Let’s cut to the chase. Donald Trump has a wildly inflaming video reel of himself issuing insulting remarks that offend women, people of color, immigrants, Democrats and anyone who dares to speak poorly of his actions. There is no question that he demeans people with the exact language of supremacists and that he repeatedly acts and speaks against women.

This is not a matter of debate. This is a matter of paying attention to what the man says and does.

CNN said, “Referring to an African-American woman as an animal is at best a sharp departure from the language typically employed by Presidents and at worst a reference that traffics in sexual and racial imagery. Trump has long denied being racist and has dismissed a claim made by Manigault Newman that he used a racial slur on the set of “The Apprentice.” He’s also invoked “dog” to insult non-African-Americans — including Mitt Romney and former White House chief strategist Steve Bannon.”

Words to the same effect were repeated all day long on cable news stations across the spectrum.

The New York Times chided, “Even for a president who consistently takes to Twitter to assail his adversaries, the morning tweet about Ms. Manigault Newman was a remarkably crude use of the presidential bully pulpit to disparage a minority woman who once served at the highest levels in his White House.”

OK. We seem now to have just discovered that the world is not flat or that fire is hot.

Whether Trump used “the n-word,” as alleged by Omarossa, who was fired from her job as director of communications for the Office of Public Liaison by Trump’s chief of staff John Kelly last December, is hardly the most important challenge for this country.
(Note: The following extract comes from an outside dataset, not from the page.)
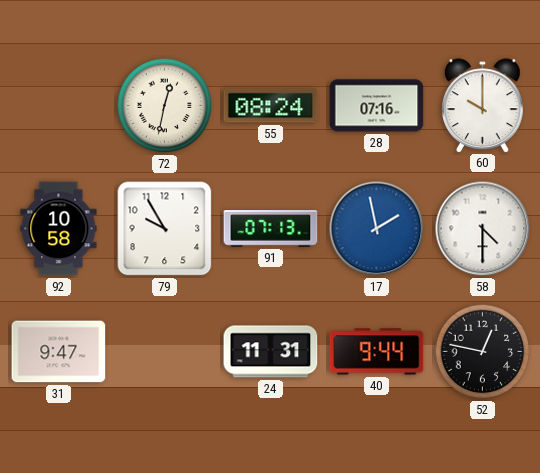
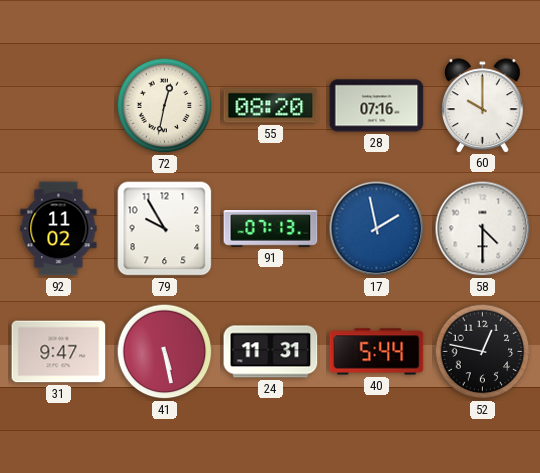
55: 08:24 -> 08:20
92: 10:58 -> 11:02
41: none -> 5:28
40: 9:44 -> 5:44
Omarossa has a new book called, “Unhinged: An Insider Account of the Trump White House,” which contains several unflattering claims against the President and his staff. White House press secretary Sarah Sanders has said the book is “riddled with lies and false accusations.”

Of course, Sanders yesterday declined to say that Trump was never on tape using racial slurs.

What is among the most important issues facing the country is failing to stop its ugly, evil history of racism.

During this same week, film director Spike Lee’s new movie, BlackkKlansman is out with a brilliant, biting look at the deep roots of supremacist America with plenty of connections to current day incidents; in a television interview, Spike Lee said “the orange tornado” — I don’t use his name — has made it normal for others to pick up white supremacist language.” During this same week, we had would-be supremacists turn out in tiny numbers for a Washington rally on the anniversary of the Charlottesville, Va. madness last year, only to face a crowd of thousands who offered to push back at them.

But during this same week, we have had government actions against food stamps, against available health care, against public education, against immigrants legal and undocumented, against maintaining open voter registration, against affirmative action. We have had more police shootings involving black men, we have had more urban violence, we have had wage stagnation and the cutting of job training funds.

It is easy for cable talking heads to bat Trump around the ears over words that the president may or may not have used in public. Even one or two Republicans said the president shouldn’t talk of women as dogs.

“Trump talks better about (Russian leader Vladimir) Putin than he does about women,” said anchor Nicole Wallace of MSNBC in incredulous tones.

Where are Republicans to say that Trump had no business naming Omarossa to a White House job in the first place. The best we got was focus on the or inappropriateness of Omarossa taping private conversations inside the White House, certainly a violation of her employment. (Just in passing, what it is with a Trump White House that insists on staff signing an unenforceable, non-disclosure/non-disparaging agreement?)

In all the fuss, it almost passed the same level of attention that Omarossa has been in touch with the office of Special Counsel Robert S. Mueller III. She alleges that Trump knew that Russians and Wikileaks had knowledge of Hillary Clinton’s emails before Wikileaks released them. That came out in one of the myriad, serial television interviews she gave, but there were no offers of proof.

My question is where are the legions of official Washington who should be lining up to say it is time to get serious about removing the officially sanctioned status of racism?